Scenario Under Consideration

Analyze the time complexity of the following code snippet.


class MyObject:
    def __init__(self, value):
        self.value = value

objects = []
n = 10  # Example value for n
for i in range(n):
    obj = MyObject(i)
    objects.append(obj)
    

This code creates n objects and stores them in a list.

Identify Repeating Operations
  • Primary operation: Creating an object and adding it to a list.
  • How many times: This happens once for each number from 0 to n-1, so n times.
How Execution Grows With Input

Each new object takes a small, similar amount of time to create and store.

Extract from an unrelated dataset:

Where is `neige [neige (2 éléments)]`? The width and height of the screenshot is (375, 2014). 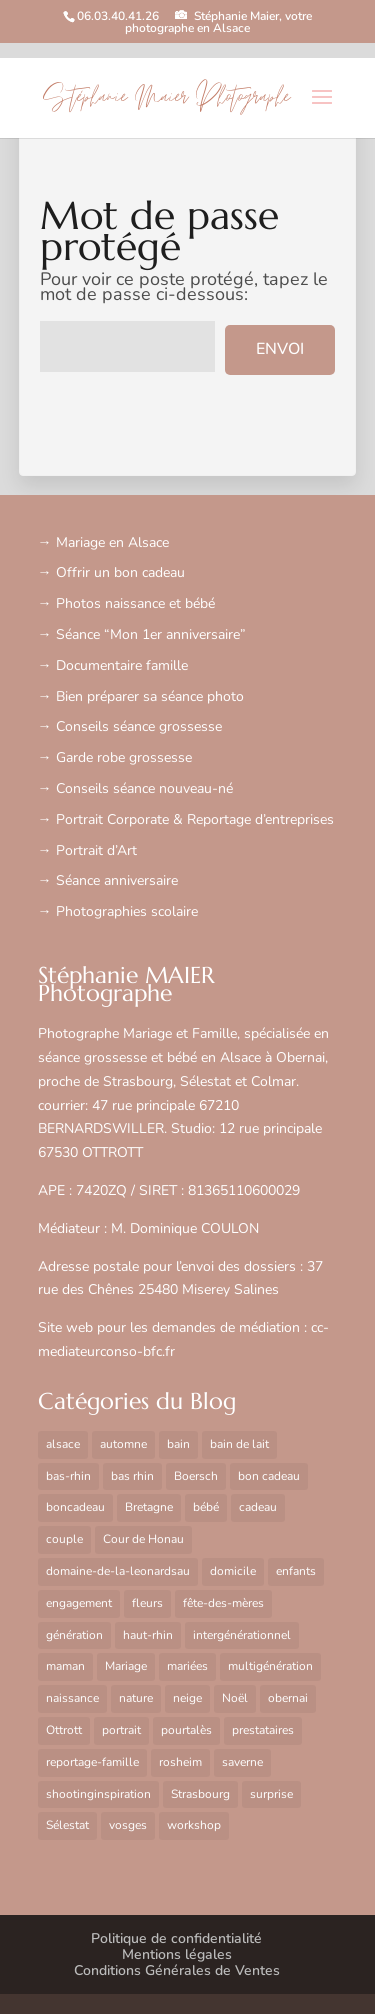 neige [neige (2 éléments)] is located at coordinates (187, 1698).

Input Size (n)Approx. Operations
10About 10 object creations and list adds
100About 100 object creations and list adds
1000About 1000 object creations and list adds

Pattern observation: The work grows evenly as we add more objects; doubling n doubles the work.

Final Time Complexity

Time Complexity: O(n)

This means the time to create and store objects grows directly with the number of objects.

Common Mistake

[X] Wrong: "Creating many objects happens instantly and does not add up."

[OK] Correct: Each object takes time to create and store, so many objects add up to more time.

Interview Connect

Understanding how object creation time grows helps you explain program speed and resource use clearly, a useful skill in many coding discussions.

Self-Check

"What if we added a nested loop inside the object creation that also runs n times? How would the time complexity change?"